Não eram o único ponto de encontro de rapazes e raparigas, também se namorava «no campo» ou «na fonte pública» quando as raparigas iam buscar, «de cântaro na cabeça» a água, no entanto, eram sem dúvida um dos momentos importantes do ano nesse aspeto. «Em geral, eram feitas por juventude da terra, algo que já não acontece, e as raparigas e rapazes andavam todo o ano à espera que viessem as festas para poderem fazer as suas conquistas», explica. O problema é que «havia uma lei dos pais que à meia-noite queriam tudo em casa, principalmente as raparigas e aí é que estava o grande bico de obra»: «Se os pais vinham com elas, nada feito, mas se não vinham, aí os rapazes acompanhavam-nas a casa». Mesmo que já fosse um namoro assumido, «não havia ordem para dançar enquanto os pais lá estivessem, só quando se iam embora é que se podia ficar a namorar».

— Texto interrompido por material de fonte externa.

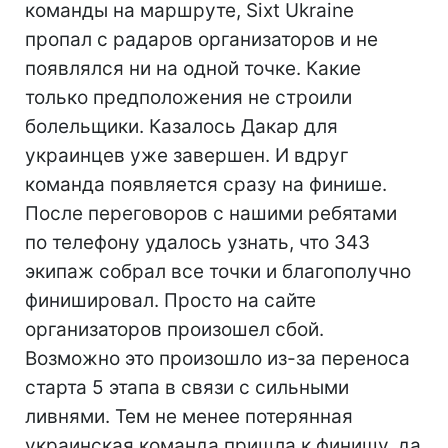
команды на маршруте, Sixt Ukraine
пропал с радаров организаторов и не
появлялся ни на одной точке. Какие
только предположения не строили
болельщики. Казалось Дакар для
украинцев уже завершен. И вдруг
команда появляется сразу на финише.
После переговоров с нашими ребятами
по телефону удалось узнать, что 343
экипаж собрал все точки и благополучно
финишировал. Просто на сайте
организаторов произошел сбой.
Возможно это произошло из-за переноса
старта 5 этапа в связи с сильными
ливнями. Тем не менее потерянная
украинская команда пришла к финишу, да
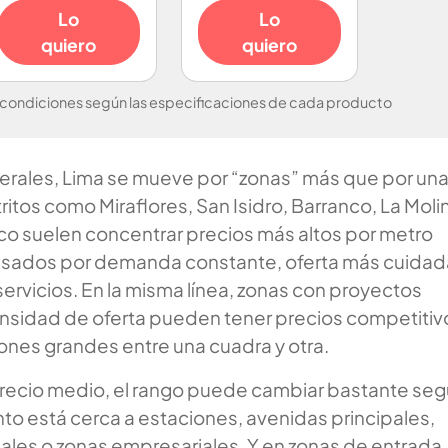
Lo
Lo
quiero
quiero
 condiciones según las especificaciones de cada producto
erales, Lima se mueve por “zonas” más que por un
tritos como Miraflores, San Isidro, Barranco, La Moli
co suelen concentrar precios más altos por metro
sados por demanda constante, oferta más cuidad
ervicios. En la misma línea, zonas con proyectos
ensidad de oferta pueden tener precios competitiv
ones grandes entre una cuadra y otra.
 precio medio, el rango puede cambiar bastante se
to está cerca a estaciones, avenidas principales,
ales o zonas empresariales. Y en zonas de entrada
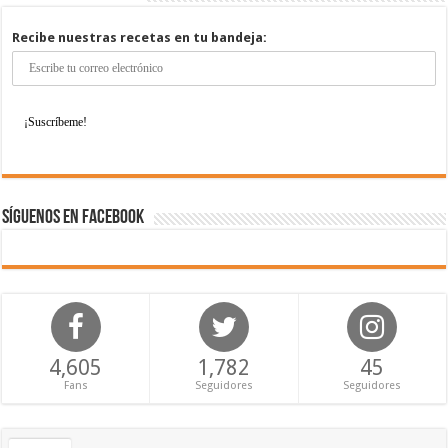
Recibe nuestras recetas en tu bandeja:
Síguenos en Facebook
4,605
1,782
45
Fans
Seguidores
Seguidores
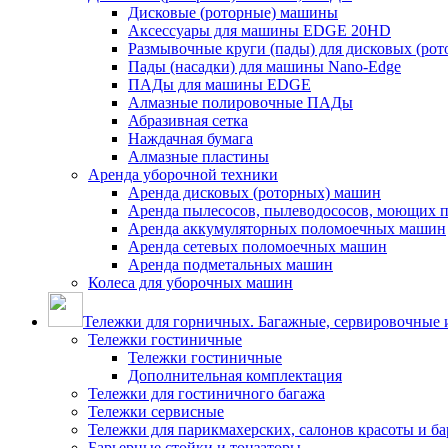
Дисковые (роторные) машины
Аксессуары для машины EDGE 20HD
Размывочные круги (пады) для дисковых (ро
Пады (насадки) для машины Nano-Edge
ПАДы для машины EDGE
Алмазные полировочные ПАДы
Абразивная сетка
Наждачная бумага
Алмазные пластины
Аренда уборочной техники
Аренда дисковых (роторных) машин
Аренда пылесосов, пылеводососов, моющих 
Аренда аккумуляторных поломоечных машин
Аренда сетевых поломоечных машин
Аренда подметальных машин
Колеса для уборочных машин
Тележки для горничных. Багажные, сервировочные и
Тележки гостиничные
Тележки гостиничные
Дополнительная комплектация
Тележки для гостиничного багажа
Тележки сервисные
Тележки для парикмахерских, салонов красоты и б
Барьерные стойки и тонзаторы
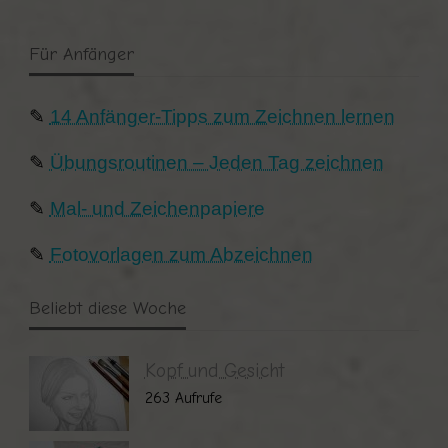
Für Anfänger
✎
14 Anfänger-Tipps zum Zeichnen lernen
✎
Übungsroutinen – Jeden Tag zeichnen
✎
Mal- und Zeichenpapiere
✎
Fotovorlagen zum Abzeichnen
Beliebt diese Woche
Kopf und Gesicht
263 Aufrufe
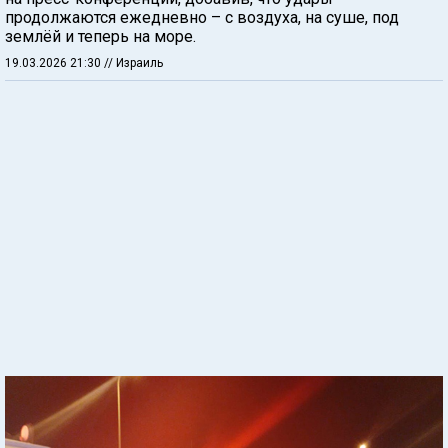
продолжаются ежедневно – с воздуха, на суше, под
землёй и теперь на море.
19.03.2026 21:30
// Израиль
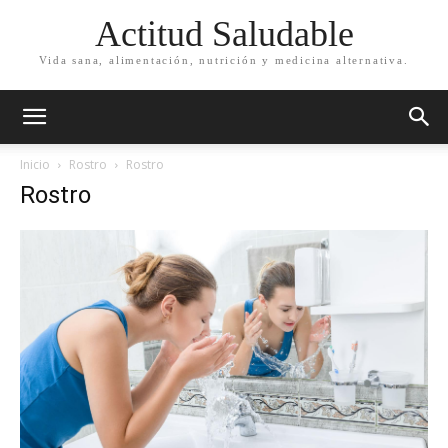
Actitud Saludable
Vida sana, alimentación, nutrición y medicina alternativa.
Inicio
Rostro
Rostro
Rostro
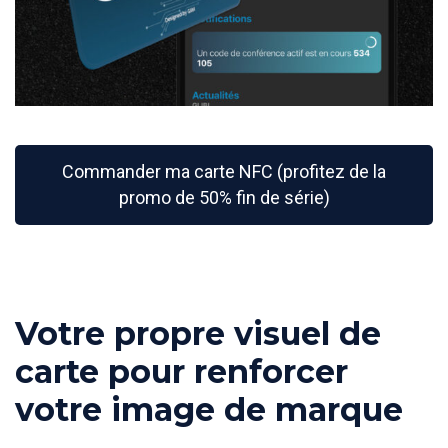
Commander ma carte NFC (profitez de la
promo de 50% fin de série)
Votre propre visuel de
carte pour renforcer
votre image de marque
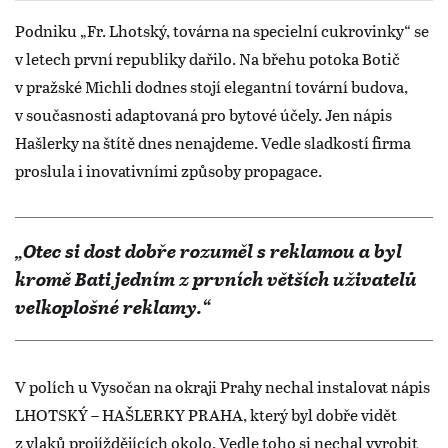
Podniku „Fr. Lhotský, továrna na specielní cukrovinky“ se
v letech první republiky dařilo. Na břehu potoka Botič
v pražské Michli dodnes stojí elegantní tovární budova,
v současnosti adaptovaná pro bytové účely. Jen nápis
Hašlerky na štítě dnes nenajdeme. Vedle sladkostí firma
proslula i inovativními způsoby propagace.
„Otec si dost dobře rozuměl s reklamou a byl
kromě Bati jedním z prvních větších uživatelů
velkoplošné reklamy.“
V polích u Vysočan na okraji Prahy nechal instalovat nápis
LHOTSKÝ – HAŠLERKY PRAHA, který byl dobře vidět
z vlaků projíždějících okolo. Vedle toho si nechal vyrobit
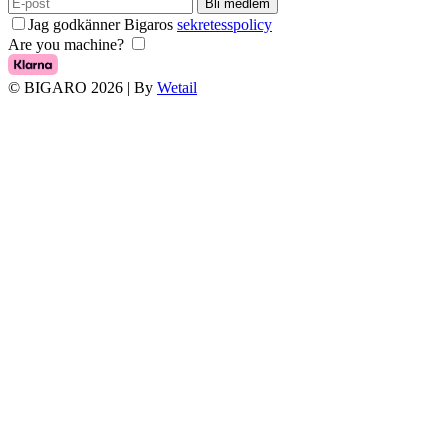
Bli medlem
Jag godkänner Bigaros
sekretesspolicy
Are you machine?
© BIGARO 2026
|
By
Wetail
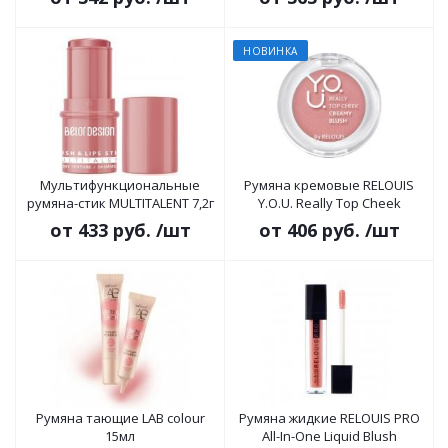
НОВИНКА
Мультифункциональные
Румяна кремовые RELOUIS
румяна-стик MULTITALENT 7,2г
Y.O.U. Really Top Cheek
от
433 руб.
/шт
от
406 руб.
/шт
Румяна тающие LAB colour
Румяна жидкие RELOUIS PRO
15мл
All-In-One Liquid Blush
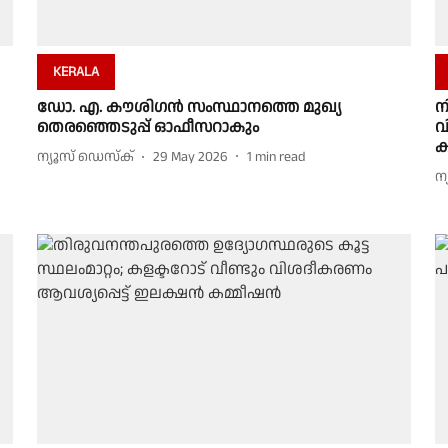
KERALA
ഡോ. എ. കൗശിഗൻ സംസ്ഥാനത്തെ മുഖ്യ
ന
തെരഞ്ഞെടുപ്പ് ഓഫീസറാകും
വ
ക
ന്യൂസ് ഡെസ്ക്
29 May 2026
1
min read
ന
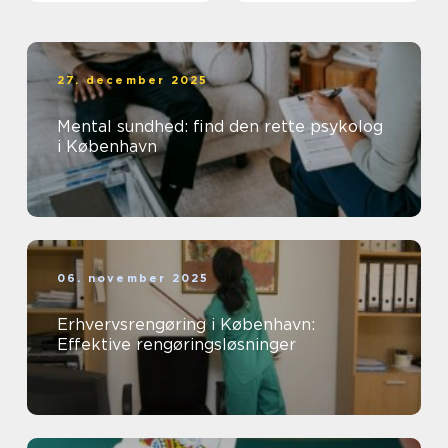
27. december 2025
Mental sundhed: find den rette psykolog
i København
06. november 2025
Erhvervsrengøring i København:
Effektive rengøringsløsninger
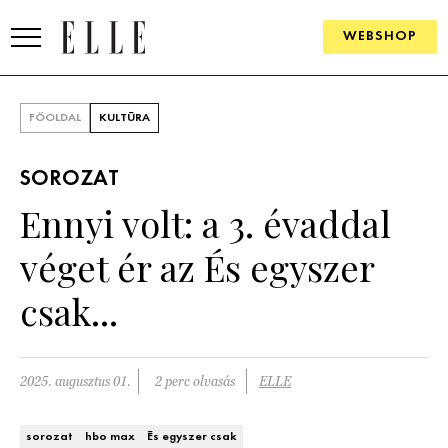
WEBSHOP
DIVAT
FŐOLDAL
KULTÚRA
ELLE DIGITAL
SOROZAT
GOURMET AWARDS
Ennyi volt: a 3. évaddal
SZÉPSÉG
véget ér az És egyszer
KULTÚRA
csak...
PSZICHÉ
2025. augusztus 01.
2 perc olvasás
ELLE
ÉLETMÓD
PÁRKAPCSOLAT
sorozat
hbo max
És egyszer csak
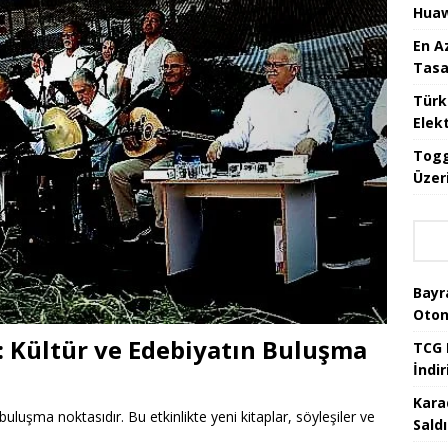
Huaw
En A
Tasa
Türk
Elekt
Togg
Üzeri
Bayr
Oton
ı: Kültür ve Edebiyatın Buluşma
TCG 
İndir
Kara
buluşma noktasıdır. Bu etkinlikte yeni kitaplar, söyleşiler ve
Saldı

«Felizmente», confessa Filomena Amaro, os seus pais nunca foram muito restritivos e a mãe acompanhava-a, a ela e mais duas irmãs, às festas. No entanto, a juncalense presenciou histórias de pouca permissão: «Os rapazes às vezes ficavam escondidos e as raparigas depois de entrarem em casa vinham para a janela». Mas se os pais soubessem destas coisas, «havia pancadaria», porque achavam «que era assim que se dava educação», frisa Filomena que agradece isso «ter mudado».

Na altura namorar «era piscar o olho e convidar para dançar» e em público não podia haver «grandes aproximações». «Os casais tinham que ficar separados e se dançassem mais chegados, era logo falatório na aldeia e chegava imediatamente aos ouvidos dos pais», recorda Filomena Amaro. Depois de dado o primeiro beijo não havia volta a dar, a sentença estava traçada: «Depois daqueles beijos às escondidas, ai do rapaz que largasse a rapariga, não a podia querer só para um beijo», frisa. «Tramada» estava também a mulher que se soubesse «que já não ia virgem para o casamento, ficavam marcadas. Se estivessem grávidas tinham que casar logo e ficavam marcadas também pelo padre»: «Os casamentos nem eram ao domingo, para não ser tanta vergonha, casavam-nos durante a semana».